I guess that by now you know that I am really a perl and mod_perl fan.
As far as perl is concerned, as a programming language : there are people who like it, and
others who don't, and it is quite pointless to try to convert the ones into the others.
But if what you want is a programming tool which allows you to do many different things
quickly - even things of which you initially know very little about - there is still no
real alternative to the conjunction of perl and the CPAN library.
> On 22.12.2020 06:49, Matthias Peng wrote:
> > Hello
> > I am developing a simple mp2 application.
> > I looked for the installation for mp2 utils, and found this two:
> > libapache2-mod-perl2
> > libapache2-mod-apreq2
> > what're their relations? Should I install both, or only the first one?
> They are different and independent packages and module libraries, and you can use the one
> or the other, or both, depending on your needs.
> (We always install both, and we use both)
> For mod_perl per se, you need only the /libapache2-mod-perl2/ package.

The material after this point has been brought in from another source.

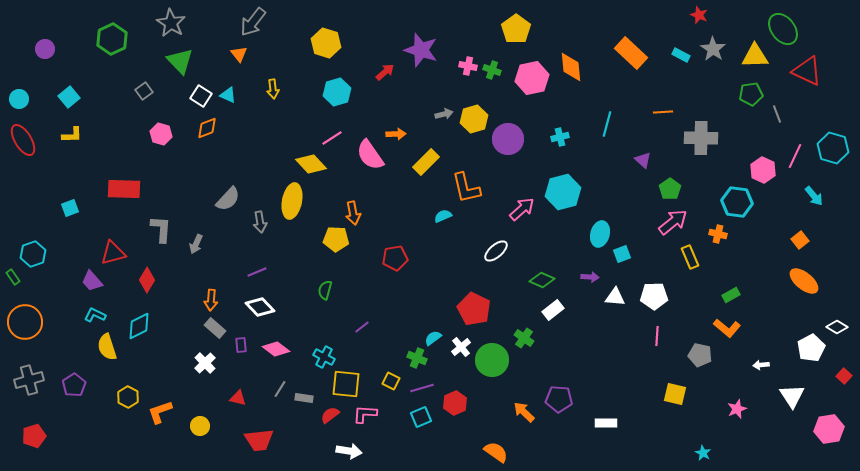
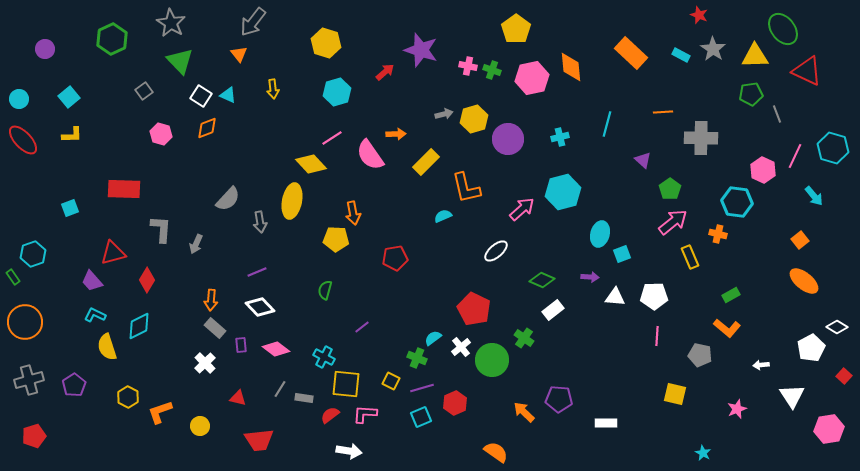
red ellipse at (23, 140): rotated 12 degrees counterclockwise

> This gives you access to all the stuff documented here :
> *except* what is at the very end of that page :
> "Part VI: Related Modules" -> libapreq modules
> (this is what is contained in the separate /libapache2-mod-apreq2/ package)
> The documentation for libapreq is at :
> It may be a bit confusing at first, because both (independent) packages use some common
> namespaces ("Apache2::" and "APR::"), and because each of mod_perl and libapreq2 have
> their own form of "Apache Request object", named very similarly :
> - for mod_perl it is Apache2::RequestRec
> - for libapreq it is Apache2::Request
> (I guess that libapreq was first, that's why they got the better name ;-)
> I am a bit reluctant to try explaining the difference further (for fear of confusing you
> further), but here is a very rough summary :
> - to deal with 99% of what has to do with controlling what happens within Apache httpd in
> terms of processing HTTP requests (or just to run your perl scripts faster), use the
> mod_perl package.
> So install /libapache2-mod-perl2/ first, and start coding.
> - if you finds out later that you have to do a lot of processing of CGI parameters (the
> request "query string") or cookies, you can then install and use use the libapreq API
> which (among other things) provide an alternative to what the CGI module provides.
> In any case, there is a bit of a learning curve, but it is great fun and very powerful.